When the human genome was unveiled on 12 February 2001, headlines were filled with announcements that we had found the genes which cause schizophrenia, homosexuality and more. The assumption was that the genome offered a blueprint for what made human beings: the reality is far more complex and significant.
The true importance of our discovery of the engine of life is that it offers us the possibility of altering our evolutionary destiny. Biology, once a passive science of observation, now possesses the tools to create form from the formless. For the first time we have the opportunity to shape life; like the angels on Jacob’s Ladder, we are poised on the brink of godlike powers. But as Gee powerfully argues, we must exercise these powers with caution and learn from the mistakes of the past.
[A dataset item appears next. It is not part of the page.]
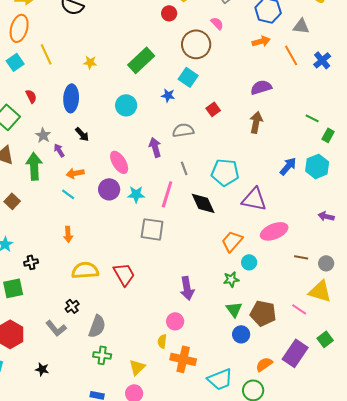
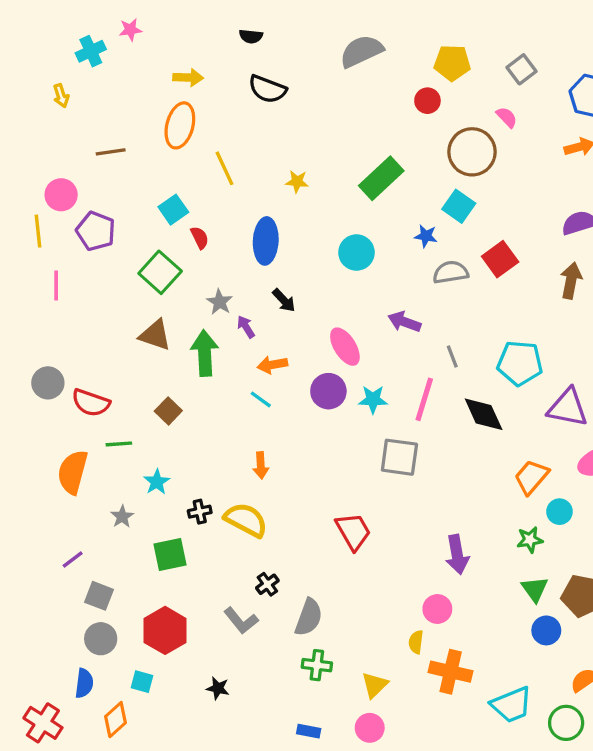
cyan square: (15, 62) -> (173, 210), moved
red square: (213, 109) -> (500, 259), size x1.5
gray semicircle: (183, 130) -> (451, 272), moved
purple arrow: (155, 147) -> (404, 322), turned -54
yellow semicircle: (85, 270) -> (246, 520), moved, turned 32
He traces the entertaining history of man’s search for what brings form from the formless, revealing the extraordinary thinkers and often bizarre experiments that led to this epochal moment: from Aristotle’s musings and zany experiments with frogs and taffeta trousers which proved that sperm fertilised eggs, through the insights of poet scientists such as Goethe, to Darwin and the eventual discovery of the genome. Not only does the genome show us how each individual is created, but it reveals the evolutionary history of all species, telling the story of mankind’s survival against the odds.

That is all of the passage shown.